The implications of the 15th Amendment felt today came after the enactment of the Voting Rights Act in 1965. The Act aimed at eliminating the barriers that prevented African Americans from participating in election under the 15th Amendment. By abolished literacy test, giving the federal government oversight of voter registration and giving the attorney general mandate to investigate polls taxation and other discriminatory regulations explain why men and women similarly exercise their right to vote today (Burgan 43). Even though the promise of the 15th Amendment to black voters was not realized for many years, the fruits are real today. The foundation laid through the ratification of the 15th Amendment contributed to the rights to vote enjoyed by all Americans today, regardless of their race or gender. Probably, if this legislation was not enacted, the country would not have had Obama as the first African American president.

Unfortunately, the gains made as a result of the 15th Amendment and voting rights are being eroded by the unprecedented reintroduction of some kind of restrictive voting registration. Just before the 2012 general election, 41 states had introduced such restrictive laws, with 18 of them being successfully adopted (McKee 3).
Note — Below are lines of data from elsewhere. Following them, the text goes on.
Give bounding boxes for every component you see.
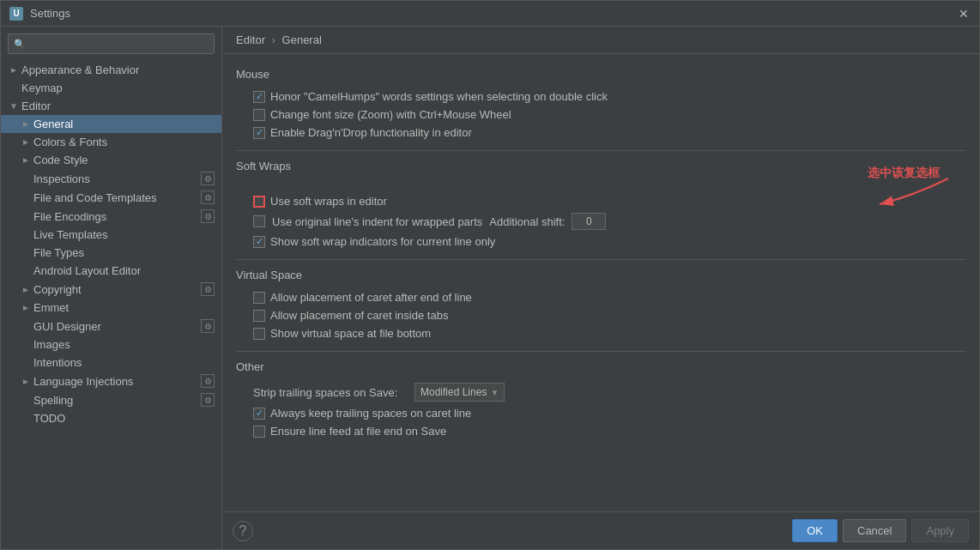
section-mouse-title: Mouse [236, 68, 965, 81]
sidebar-item-intentions[interactable]: Intentions [1, 354, 221, 372]
settings-icon: ⚙ [201, 282, 215, 296]
original-indent-row: Use original line's indent for wrapped p… [253, 213, 606, 230]
sidebar-item-file-code-templates[interactable]: File and Code Templates ⚙ [1, 188, 221, 207]
sidebar-item-label: Editor [21, 100, 215, 112]
settings-window: U Settings ✕ 🔍 Appearance & Behavior Ke [0, 0, 980, 550]
arrow-icon [20, 154, 32, 166]
option-font-zoom[interactable]: Change font size (Zoom) with Ctrl+Mouse … [236, 106, 965, 124]
checkbox-font-zoom[interactable] [253, 109, 265, 121]
checkbox-keep-trailing[interactable] [253, 408, 265, 420]
sidebar-item-todo[interactable]: TODO [1, 409, 221, 427]
option-caret-end-of-line[interactable]: Allow placement of caret after end of li… [236, 288, 965, 306]
arrow-spacer [20, 229, 32, 241]
option-ensure-linefeed[interactable]: Ensure line feed at file end on Save [236, 422, 965, 440]
sidebar-item-label: Language Injections [33, 375, 133, 388]
ok-button[interactable]: OK [792, 519, 838, 542]
section-virtual-space-title: Virtual Space [236, 269, 965, 281]
breadcrumb-editor: Editor [236, 33, 265, 46]
sidebar-item-label: Appearance & Behavior [21, 63, 215, 76]
arrow-icon [20, 136, 32, 148]
section-soft-wraps: Soft Wraps 选中该复选框 [236, 160, 965, 251]
checkbox-soft-wrap-indicators[interactable] [253, 236, 265, 248]
sidebar-item-images[interactable]: Images [1, 335, 221, 354]
arrow-spacer [20, 320, 32, 332]
option-caret-inside-tabs[interactable]: Allow placement of caret inside tabs [236, 306, 965, 324]
sidebar-item-emmet[interactable]: Emmet [1, 299, 221, 317]
sidebar-item-editor[interactable]: Editor [1, 97, 221, 115]
option-virtual-space-bottom[interactable]: Show virtual space at file bottom [236, 324, 965, 342]
sidebar-item-file-encodings[interactable]: File Encodings ⚙ [1, 207, 221, 226]
label-soft-wrap-indicators: Show soft wrap indicators for current li… [270, 235, 495, 248]
content-area: Editor › General Mouse Honor "CamelHumps… [222, 27, 979, 549]
main-content: 🔍 Appearance & Behavior Keymap Editor [1, 27, 979, 549]
sidebar-item-code-style[interactable]: Code Style [1, 151, 221, 169]
help-button[interactable]: ? [233, 521, 253, 541]
label-ensure-linefeed: Ensure line feed at file end on Save [270, 425, 446, 438]
tree: Appearance & Behavior Keymap Editor Gene… [1, 61, 221, 549]
sidebar-item-general[interactable]: General [1, 115, 221, 133]
checkbox-camel-humps[interactable] [253, 91, 265, 103]
label-font-zoom: Change font size (Zoom) with Ctrl+Mouse … [270, 108, 511, 121]
checkbox-virtual-space-bottom[interactable] [253, 328, 265, 340]
arrow-icon [20, 302, 32, 314]
arrow-spacer [20, 339, 32, 351]
section-soft-wraps-title: Soft Wraps [236, 160, 965, 172]
sidebar-item-android-layout[interactable]: Android Layout Editor [1, 262, 221, 280]
option-soft-wraps[interactable]: Use soft wraps in editor [236, 192, 965, 210]
settings-content: Mouse Honor "CamelHumps" words settings … [222, 54, 979, 511]
sidebar-item-appearance[interactable]: Appearance & Behavior [1, 61, 221, 79]
sidebar-item-file-types[interactable]: File Types [1, 244, 221, 262]
arrow-spacer [20, 265, 32, 277]
sidebar-item-colors-fonts[interactable]: Colors & Fonts [1, 133, 221, 151]
checkbox-original-indent[interactable] [253, 215, 265, 227]
sidebar-item-live-templates[interactable]: Live Templates [1, 226, 221, 244]
sidebar-item-language-injections[interactable]: Language Injections ⚙ [1, 372, 221, 390]
sidebar-item-label: Inspections [33, 172, 90, 185]
sidebar-item-label: TODO [33, 412, 215, 425]
dropdown-value: Modified Lines [420, 386, 487, 398]
sidebar-item-spelling[interactable]: Spelling ⚙ [1, 390, 221, 409]
option-soft-wrap-indicators[interactable]: Show soft wrap indicators for current li… [236, 233, 965, 251]
title-bar-left: U Settings [9, 7, 70, 21]
arrow-icon [20, 375, 32, 387]
sidebar-item-copyright[interactable]: Copyright ⚙ [1, 280, 221, 299]
option-original-indent[interactable]: Use original line's indent for wrapped p… [236, 210, 965, 233]
cancel-button[interactable]: Cancel [843, 519, 906, 542]
sidebar-item-label: Spelling [33, 394, 73, 407]
arrow-icon [8, 100, 20, 112]
sidebar-item-label: Colors & Fonts [33, 136, 215, 148]
sidebar-item-gui-designer[interactable]: GUI Designer ⚙ [1, 317, 221, 335]
search-input[interactable] [8, 33, 215, 54]
settings-icon: ⚙ [201, 319, 215, 333]
checkbox-ensure-linefeed[interactable] [253, 426, 265, 438]
sidebar-item-label: Code Style [33, 154, 215, 166]
arrow-icon [20, 118, 32, 130]
option-drag-drop[interactable]: Enable Drag'n'Drop functionality in edit… [236, 124, 965, 142]
arrow-icon [20, 283, 32, 295]
sidebar-item-label: General [33, 118, 215, 130]
footer: ? OK Cancel Apply [222, 511, 979, 549]
checkbox-drag-drop[interactable] [253, 127, 265, 139]
arrow-spacer [20, 191, 32, 203]
label-soft-wraps: Use soft wraps in editor [270, 195, 387, 208]
apply-button[interactable]: Apply [911, 519, 969, 542]
option-keep-trailing[interactable]: Always keep trailing spaces on caret lin… [236, 404, 965, 422]
sidebar-item-keymap[interactable]: Keymap [1, 79, 221, 97]
close-button[interactable]: ✕ [957, 7, 971, 21]
checkbox-caret-inside-tabs[interactable] [253, 310, 265, 322]
label-caret-end-of-line: Allow placement of caret after end of li… [270, 291, 472, 304]
settings-icon: ⚙ [201, 172, 215, 185]
sidebar-item-label: Copyright [33, 283, 82, 296]
sidebar-item-inspections[interactable]: Inspections ⚙ [1, 169, 221, 188]
checkbox-caret-end-of-line[interactable] [253, 292, 265, 304]
dropdown-strip-trailing[interactable]: Modified Lines ▼ [414, 383, 505, 402]
breadcrumb-separator: › [272, 33, 275, 46]
checkbox-soft-wraps[interactable] [253, 196, 265, 208]
option-strip-trailing: Strip trailing spaces on Save: Modified … [236, 380, 965, 404]
label-caret-inside-tabs: Allow placement of caret inside tabs [270, 309, 448, 322]
label-camel-humps: Honor "CamelHumps" words settings when s… [270, 90, 608, 103]
shift-input[interactable] [572, 213, 606, 230]
section-other-title: Other [236, 360, 965, 373]
option-camel-humps[interactable]: Honor "CamelHumps" words settings when s… [236, 88, 965, 106]
label-original-indent: Use original line's indent for wrapped p… [272, 215, 482, 228]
The need to alter the voting laws has been related to the small margin victory recorded in 2000 which made political parties view restrictive laws an excellent strategy to tilt the elections outcomes (McKee 7). Surprisingly, the party that led the campaign culminating in the ratification of the 15th Amendment has been seen to work against the same laws, as evidenced in voter ID Suppression laws (Aiello 385). In fact, 12 out of the 18 states that had ratified the laws are controlled by Republicans. In addition, 10 out of 18 of these states had the highest black voter turnout in 2008 (McKee 7). These same states have experienced a growth in Latino population. As a result, some of those laws that seek to reintroduce voter discrimination by requiring some forms of photo identification have been termed unconstitutional taking into account the gains made after the 15th Amendment ratification (McKee 8).


The 13th, 14th, and 15th Amendments were designed to ensure equality for previously emancipated United States citizens. Although people who championed the amendments had other personal objectives, the gains of these constitutional clauses remain useful and protect the rights and freedoms that make the United States the most popular nation on earth. The 13th Amendment abolished slavery and all servitude practices except during punishment for convicted crimes. On the other hand, the 14th Amendment gave citizenship to aliens or persons born in the U.S. Lastly, the 15th Amendment sought to protect the right to vote by prohibiting governments from denying citizens the opportunity to vote due to their skin complexion or past servitude status. Regardless of how long it took for the promise of the three amendments to be fully realized, these are the foundations of todays democracy. Equality is yet to be fully achieved, but such history provides hope for a more inclusive and tolerant future society.